Learn more: Continuous β-Lactam Infusions Show Promise in the Battle Against Sepsis
In an accompanying editorial,2 W Joost Wiersinga, MD, PhD, MBA, and Michael A van Agtmael, MD, PhD, Department of Medicine, Division of Infectious Diseases, Amsterdam University Medical Center, Amsterdam, The Netherlands, also considered that the lower mortality rate, in a trial which also found more clinical cures with continuous infusion, could have clinical significance despite not having been statistically significant.
“Although nonsignificant, the observed reduction in mortality of around 2% with the use of a loading dose followed by continuous infusion represents a number needed to treat of 50 patients to prevent 1 death,” Wiesinga and van Agtmael point out.
“Despite the statistical nonsignificance of its primary end point, clinical guidelines are likely to use this new landmark study and accompanying metanalysis to strengthen their recommendation to use continuous ß-lactam antibiotics over intermittent dosing in adult patients with sepsis in the ICU,” they posited.
The BLING III trial randomized over 7,000 patients at 104 ICU units in 7 countries between October 26 2018 and January 11, 2023 on 1:1 ratio to receive the same total 24-hour ß-lactam antibiotic dose (14gm piperacillin-tazobactam or 3gm meropenem) in either continuous or intermittent infusions for the duration of the treatment or until ICU discharge.Each participant had been admitted with a documented site or strong suspicion of infection and one or more organ dysfunction criteria of sepsis; and had been treated with a ß-lactam antibiotic within the 24 hours prior to randomization.
The primary outcome was all-cause mortality at 90 day. The secondary outcome of clinical cure was defined as the completion of the antibiotic regimen by day 14 without requirement to recommence treatment within 48 hours of cessation for the same infectious episode. Additional secondary measures were new acquisition, colonization or infection with a multiresistant organism or Clostridioides difficle infection up to 14 days after randomization; all-cause ICU mortality; and all-cause hospital mortality.
What You Need to Know
The trial demonstrated that continuous infusion of β-lactam antibiotics significantly improved clinical cure rates compared to intermittent infusion. Specifically, 55.7% of patients in the continuous infusion group achieved clinical cure by day 14, versus 50.0% in the intermittent group.
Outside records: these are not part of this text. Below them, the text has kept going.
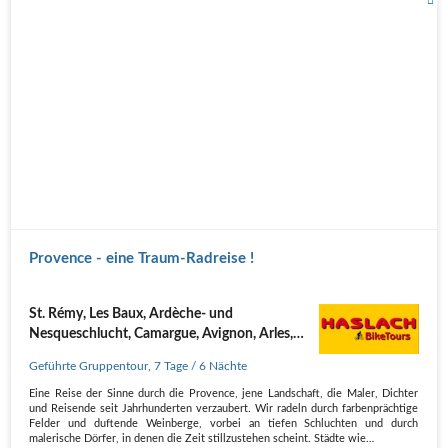
Provence - eine Traum-Radreise !
St. Rémy, Les Baux, Ardèche- und
Nesqueschlucht, Camargue, Avignon, Arles,
Nîmes
Geführte Gruppentour
,
7 Tage
/ 6 Nächte
Eine Reise der Sinne durch die Provence, jene Landschaft, die Maler, Dichter
und Reisende seit Jahrhunderten verzaubert. Wir radeln durch farbenprächtige
Felder und duftende Weinberge, vorbei an tiefen Schluchten und durch
malerische Dörfer, in denen die Zeit stillzustehen scheint. Städte wie…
Although the reduction in 90-day mortality with continuous infusion (24.9%) compared to intermittent infusion (26.8%) was not statistically significant, the trend suggests a possible benefit.
Despite the primary endpoint not being statistically significant, the trial’s findings are likely to influence clinical guidelines.
Dulhunty and colleagues reported that within 90 days, 864 of 3,474 patients (24.9%) assigned to receive continuous infusion and 939 of 3,507 (24.9%) receiving intermittent infusions had died (absolute difference -1.9% [95% CI, -4.9 to 1.1%]; odds ratio 0.91 [0.81 to 1.01]; p=0.08). Clinical cure was found in 1,930 of 3467 (55.7%) in the continuous infusion group, compared to 1,744 of 3,491 (50.0%) receiving intermittent infusion (absolute difference 5.7% [2.4 to 9.1%]. Differences between groups on other secondary measures were not statistically significant.
Wiersinga and van Agtmael explain that continuous infusion after loading dose should achieve sustained concentrations throughout the dosing interval, with longer time at levels above the minimum inhibitory concentration (MIC) than intermittent dosing.They acknowledge, however, that better pharmacokinetics does not necessarily mean better clinical outcomes.
“In those patients with a high renal clearance (in early phase of sepsis, before kidney failure, with increased cardiac output and intravenous fluids pushed to counteract leaky capillaries) and infected with a pathogen with a high MIC, increased exposure by continuous infusion could be convincingly superior,” Wiersinga and van Agtmael argue.